An explainable machine-learning approach for revealing the complex synthesis path-property relationships of nanomaterials

Nanoscale. 2023 Sep 29;15(37):15358-15367. doi: 10.1039/d3nr02273k.

Abstract

Machine learning (ML) models have recently shown important advantages in predicting nanomaterial properties, which avoids many trial-and-error explorations. However, complex variables that control the formation of nanomaterials exhibiting the desired properties still need to be better understood owing to the low interpretability of ML models and the lack of detailed mechanism information on nanomaterial properties. In this study, we developed a methodology for accurately predicting multiple synthesis parameter-property relationships of nanomaterials to improve the interpretability of the nanomaterial property mechanism. As a proof-of-concept, we designed glutathione-gold nanoclusters (GSH-AuNCs) exhibiting an appropriate fluorescence quantum yield (QY).
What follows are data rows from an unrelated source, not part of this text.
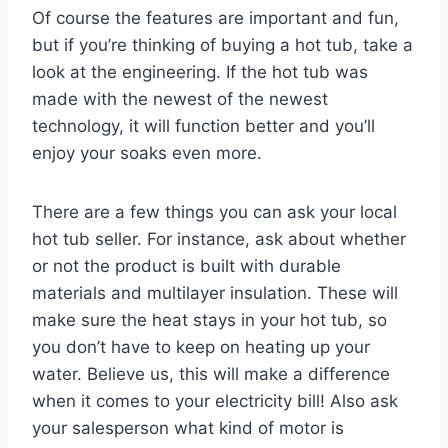
Of course the features are important and fun,
but if you’re thinking of buying a hot tub, take a
look at the engineering. If the hot tub was
made with the newest of the newest
technology, it will function better and you’ll
enjoy your soaks even more.
There are a few things you can ask your local
hot tub seller. For instance, ask about whether
or not the product is built with durable
materials and multilayer insulation. These will
make sure the heat stays in your hot tub, so
you don’t have to keep on heating up your
water. Believe us, this will make a difference
when it comes to your electricity bill! Also ask
your salesperson what kind of motor is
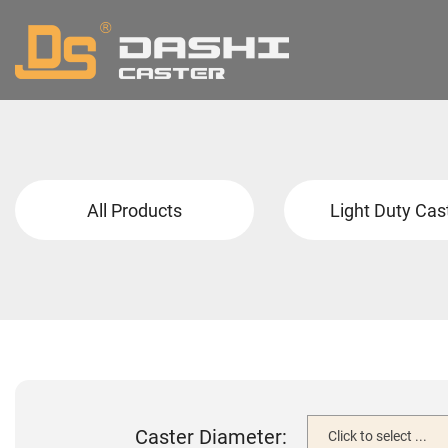
All Products
Light Duty Cas
Caster Diameter:
Click to select ...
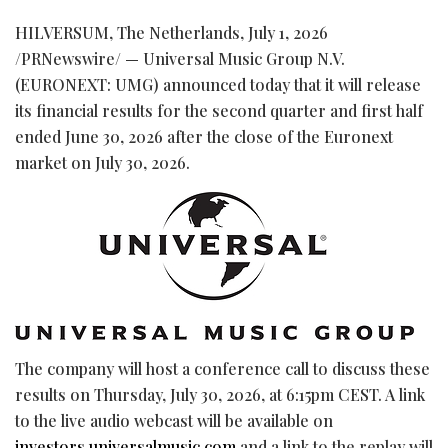
HILVERSUM, The Netherlands
,
July 1, 2026
/PRNewswire/ — Universal Music Group N.V.
(EURONEXT: UMG) announced today that it will release
its financial results for the second quarter and first half
ended June 30, 2026 after the close of the Euronext
market on July 30, 2026.
The company will host a conference call to discuss these
results on Thursday, July 30, 2026, at 6:15pm CEST. A link
to the live audio webcast will be available on
investors.universalmusic.com
and a link to the replay will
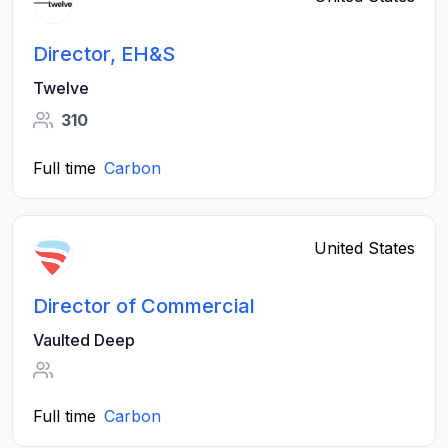
Director, EH&S
Twelve
310
Full time
Carbon
United States
Director of Commercial
Vaulted Deep
Full time
Carbon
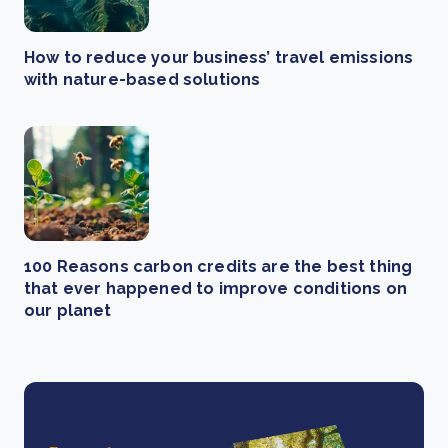
How to reduce your business’ travel emissions
with nature-based solutions
100 Reasons carbon credits are the best thing
that ever happened to improve conditions on
our planet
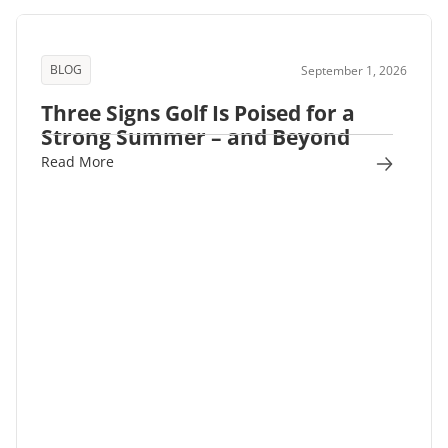
BLOG
September 1, 2026
Three Signs Golf Is Poised for a
Strong Summer – and Beyond
Read More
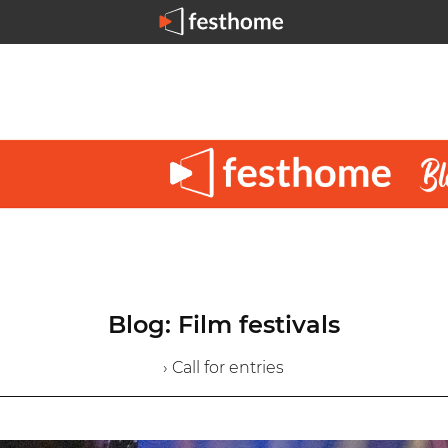
Blog: Film festivals
› Call for entries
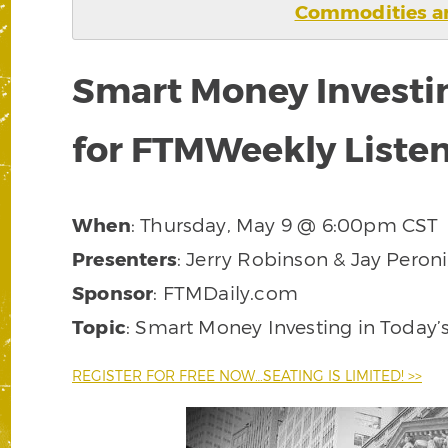
Commodities ar
Smart Money Investi
for FTMWeekly Liste
When
: Thursday, May 9 @ 6:00pm CST
Presenters
: Jerry Robinson & Jay Peroni
Sponsor
: FTMDaily.com
Topic
: Smart Money Investing in Today
REGISTER FOR FREE NOW…SEATING IS LIMITED! >>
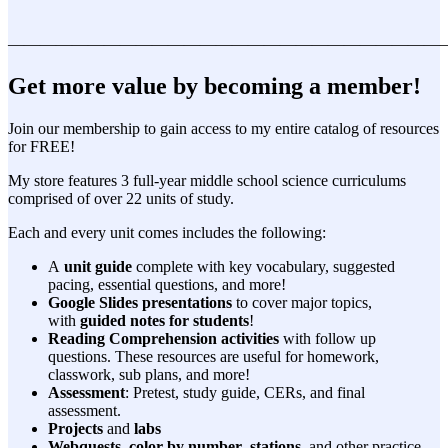
———————————————————————————
Get more value by becoming a member!
Join our membership to gain access to my entire catalog of resources
for FREE!
My store features 3 full-year middle school science curriculums
comprised of over 22 units of study.
Each and every unit comes includes the following:
A
unit guide
complete with key vocabulary, suggested
pacing, essential questions, and more!
Google Slides presentations
to cover major topics,
with
guided notes for students
!
Reading Comprehension activities
with follow up
questions. These resources are useful for homework,
classwork, sub plans, and more!
Assessment
: Pretest, study guide, CERs, and final
assessment.
Projects
and
labs
Webquests
,
color by number
,
stations
, and other practice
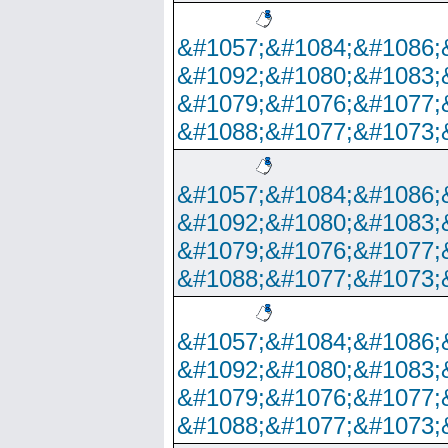
&#1057;&#1084;&#1086;
&#1092;&#1080;&#1083;
&#1079;&#1076;&#1077;
&#1088;&#1077;&#1073;
&#1057;&#1084;&#1086;
&#1092;&#1080;&#1083;
&#1079;&#1076;&#1077;
&#1088;&#1077;&#1073;
&#1057;&#1084;&#1086;
&#1092;&#1080;&#1083;
&#1079;&#1076;&#1077;
&#1088;&#1077;&#1073;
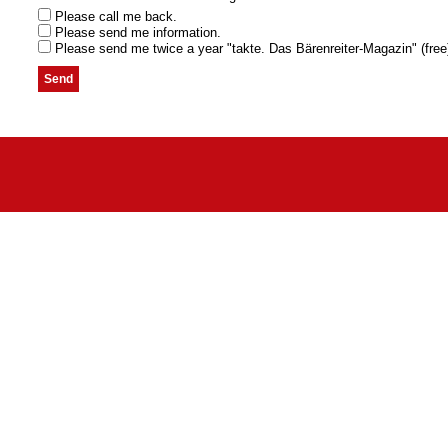
Please call me back.
Please send me information.
Please send me twice a year "takte. Das Bärenreiter-Magazin" (free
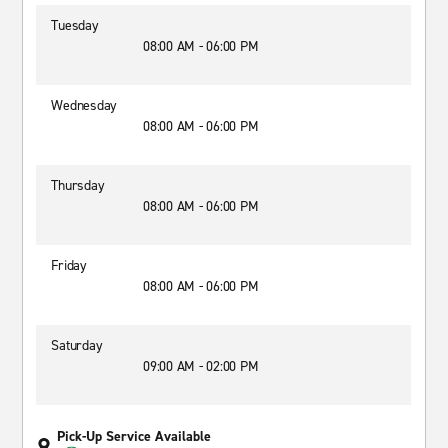
Tuesday
08:00 AM - 06:00 PM
Wednesday
08:00 AM - 06:00 PM
Thursday
08:00 AM - 06:00 PM
Friday
08:00 AM - 06:00 PM
Saturday
09:00 AM - 02:00 PM
Pick-Up Service Available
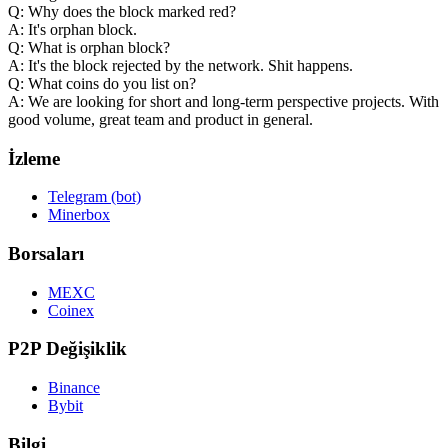
Q: Why does the block marked red?
A: It's orphan block.
Q: What is orphan block?
A: It's the block rejected by the network. Shit happens.
Q: What coins do you list on?
A: We are looking for short and long-term perspective projects. With
good volume, great team and product in general.
İzleme
Telegram (bot)
Minerbox
Borsaları
MEXC
Coinex
P2P Değişiklik
Binance
Bybit
Bilgi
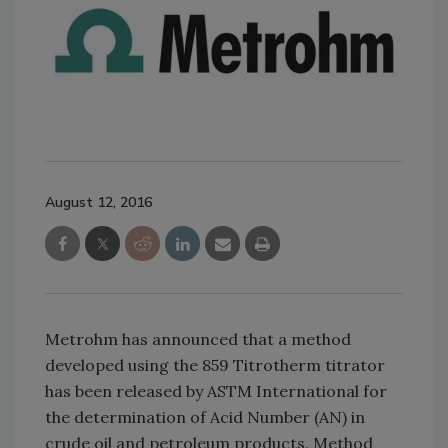
August 12, 2016
Metrohm has announced that a method
developed using the 859 Titrotherm titrator
has been released by ASTM International for
the determination of Acid Number (AN) in
crude oil and petroleum products. Method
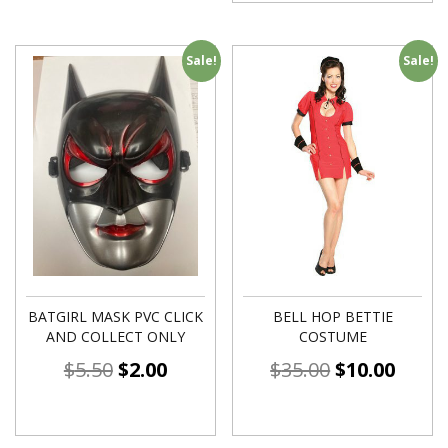
Sale!
Sale!
BATGIRL MASK PVC CLICK
BELL HOP BETTIE
AND COLLECT ONLY
COSTUME
$
5.50
$
2.00
$
35.00
$
10.00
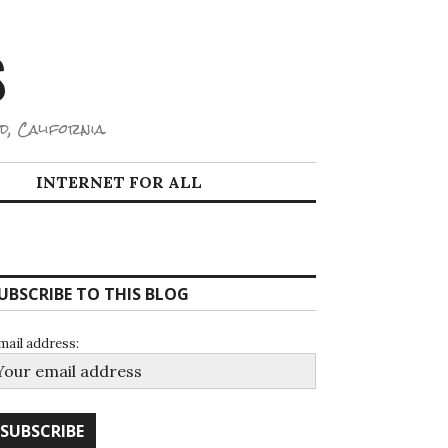
S
d, California.
INTERNET FOR ALL
UBSCRIBE TO THIS BLOG
mail address:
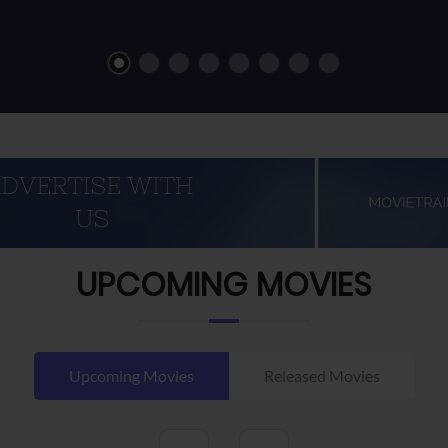
UPCOMING MOVIES
Upcoming Movies
Released Movies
First, we conducted 189 experiments and synthesized different GSH-AuNCs by varying the thiol-to-metal molar ratio and reaction temperature and time in reasonable ranges. The fluorescence QY of GSH-AuNCs could be systematically and independently programmed using different experimental parameters. We used limited GSH-AuNC synthesis parameter data to train an extreme gradient boosting regressor model. Moreover, we improved the interpretability of the ML model by combining individual conditional expectation, double-variable partial dependence, and feature interaction network analyses. The interpretability analyses established the relationship between multiple synthesis parameters and fluorescence QYs of GSH-AuNCs. The results represent an essential step towards revealing the complex fluorescence mechanism of thiolated AuNCs. Finally, we constructed a synthesis phase diagram exceeding 6.0 × 104 prediction variables for accurately predicting the fluorescence QY of GSH-AuNCs. A multidimensional synthesis phase diagram was obtained for the fluorescence QY of GSH-AuNCs by searching the synthesis parameter space in the trained ML model. Our methodology is a general and powerful complementary strategy for application in material informatics.